Dia tampak putus asa untuk menghiburku.
𝐞n𝘂m𝐚.𝗶d
Tapi kenyamanan sebesar apa pun tidak akan membuatku merasa lebih baik.
Bahkan jika Arte tidak menggodaku tentang hal itu, aku merasa terhina.
Mencoba menebusnya, Arte dengan ragu bertanya padaku,
Um.Apakah kamu ingin menyentuh payudaraku?
“…Ya.”
Itu membuatku gembira.
Mungkin tidak apa-apa.
Hal ini bisa terjadi pada siapa saja.
Biasanya, saya bertahan lebih lama.
Ini hanya sebuah kecelakaan.
Membuktikan aku tidak salah, Arte mulai membelaiku lagi.
Kali ini, saya tidak mencapai klimaks dengan cepat.
“Bagaimana rasanya?”
𝐞n𝘂m𝐚.𝗶d
“…Bagus. Kamu benar-benar hebat.”
Aku menghela nafas pelan.
Arte tidak menunjukkan tanda-tanda akan berhenti.
Saya terangsang lagi.
Baiklah, aku akan mengikuti rencananya.
Saya tidak ingin berhenti tanpa berhubungan seks.
Jadi saya memutuskan untuk menikmati sentuhan Arte untuk sementara waktu.
Tapi aku tidak ingin hanya menyentuh payudaranya untuk merasa lebih baik.
Saya tidak ingin menjadi satu-satunya yang menikmati ini.
Aku membenamkan diri ke dalam pelukannya.
“Eek?! Kenapa tiba-tiba… Ah!”
“Hisap, hirup. Hmm, tidak ada susu.”
“Tentu saja tidak! Aku hamil tapi belum melahirkan!”

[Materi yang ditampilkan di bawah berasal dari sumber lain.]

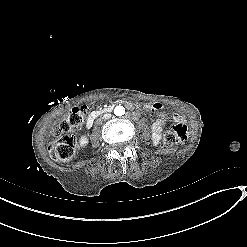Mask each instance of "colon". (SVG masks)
Wrapping results in <instances>:
<instances>
[{
  "label": "colon",
  "instance_id": "obj_1",
  "mask_svg": "<svg viewBox=\"0 0 247 247\" xmlns=\"http://www.w3.org/2000/svg\"><path fill=\"white\" fill-rule=\"evenodd\" d=\"M144 106L146 108L151 106V108L157 112L162 111L164 108L163 103L160 101L154 102L152 105L149 101H146ZM85 118L86 110L81 107L74 109L61 120L57 134H63V136L59 139L50 140L47 144V149L56 161L64 162L73 158L76 146L74 131L84 123ZM187 136V126L184 123H178L165 133L163 142L166 146H174L176 143L184 142Z\"/></svg>",
  "mask_w": 247,
  "mask_h": 247
}]
</instances>
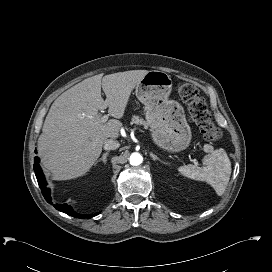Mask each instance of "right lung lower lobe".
Here are the masks:
<instances>
[{
	"label": "right lung lower lobe",
	"mask_w": 272,
	"mask_h": 272,
	"mask_svg": "<svg viewBox=\"0 0 272 272\" xmlns=\"http://www.w3.org/2000/svg\"><path fill=\"white\" fill-rule=\"evenodd\" d=\"M37 152V151H35ZM34 171H35V175L38 179V184L40 186V189L42 190V194L44 196V198L46 199V201L50 204H53L52 202V199H51V196H50V189L47 187V183L45 181V177H44V174L41 170V167L39 165V161L40 159L38 157H35L34 158ZM57 210L59 211H62L68 215H71L73 217H78V218H91V217H94L96 215H98V213L96 214H92V215H82V214H78L76 213L71 206L67 205V204H54L53 205Z\"/></svg>",
	"instance_id": "1"
}]
</instances>
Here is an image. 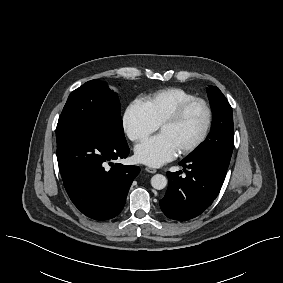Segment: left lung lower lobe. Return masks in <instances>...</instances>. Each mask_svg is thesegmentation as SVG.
<instances>
[{
  "instance_id": "left-lung-lower-lobe-1",
  "label": "left lung lower lobe",
  "mask_w": 283,
  "mask_h": 283,
  "mask_svg": "<svg viewBox=\"0 0 283 283\" xmlns=\"http://www.w3.org/2000/svg\"><path fill=\"white\" fill-rule=\"evenodd\" d=\"M179 164L185 168L186 176L182 177L181 171L167 172L169 187L159 203L168 218L185 221L200 215L212 204L229 164L213 157H188Z\"/></svg>"
}]
</instances>
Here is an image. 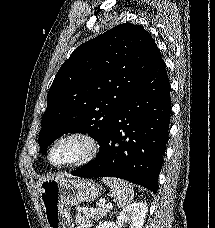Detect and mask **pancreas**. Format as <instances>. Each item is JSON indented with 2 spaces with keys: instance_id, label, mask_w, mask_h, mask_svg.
<instances>
[{
  "instance_id": "cf45deb5",
  "label": "pancreas",
  "mask_w": 215,
  "mask_h": 228,
  "mask_svg": "<svg viewBox=\"0 0 215 228\" xmlns=\"http://www.w3.org/2000/svg\"><path fill=\"white\" fill-rule=\"evenodd\" d=\"M109 210L106 208H91L89 212H84L82 216L81 212H78L75 216V224H87V226H92V220H101L104 216H107Z\"/></svg>"
}]
</instances>
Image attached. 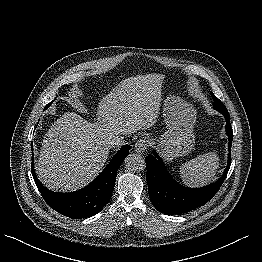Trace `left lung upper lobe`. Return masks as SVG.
<instances>
[{
  "instance_id": "obj_1",
  "label": "left lung upper lobe",
  "mask_w": 262,
  "mask_h": 262,
  "mask_svg": "<svg viewBox=\"0 0 262 262\" xmlns=\"http://www.w3.org/2000/svg\"><path fill=\"white\" fill-rule=\"evenodd\" d=\"M211 95L214 99L213 107L215 110H226V107L222 104V102L211 92Z\"/></svg>"
}]
</instances>
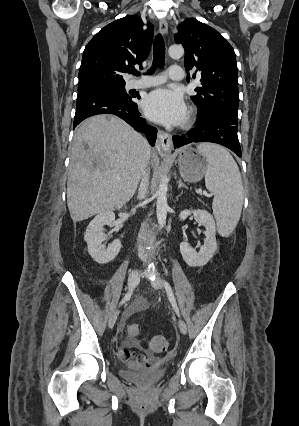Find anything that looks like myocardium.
Segmentation results:
<instances>
[{
  "mask_svg": "<svg viewBox=\"0 0 299 426\" xmlns=\"http://www.w3.org/2000/svg\"><path fill=\"white\" fill-rule=\"evenodd\" d=\"M193 119H194V110L193 109H190L189 111H188V115H187V118H186V121H185V126H188V125H190L191 123H192V121H193Z\"/></svg>",
  "mask_w": 299,
  "mask_h": 426,
  "instance_id": "myocardium-1",
  "label": "myocardium"
}]
</instances>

“Ah, kukira akan ada beberapa.”
Arte menatapku dengan tidak percaya.
Tapi aku mengabaikannya dan terus menghisap.
“Ugh… Sekeras apa pun kamu mencoba, susu tidak akan keluar…”
“Anggap saja ini sebagai latihan. Sebelum kamu memberi makan bayimu.”
“Apa maksudnya itu… Ah!”
“Aku tidak bisa mencuri makanan putriku… tapi kamu adalah milikku. Sebaiknya aku menikmatinya terlebih dahulu.”
“Rasanya tidak enak…”
“Tidak, ini enak.”
Melihat wajah Arte yang memerah dan payudaranya yang lembut dari bawah, tidak ada yang terasa lebih enak.
Kami menghabiskan waktu lama untuk bersenang-senang satu sama lain malam itu.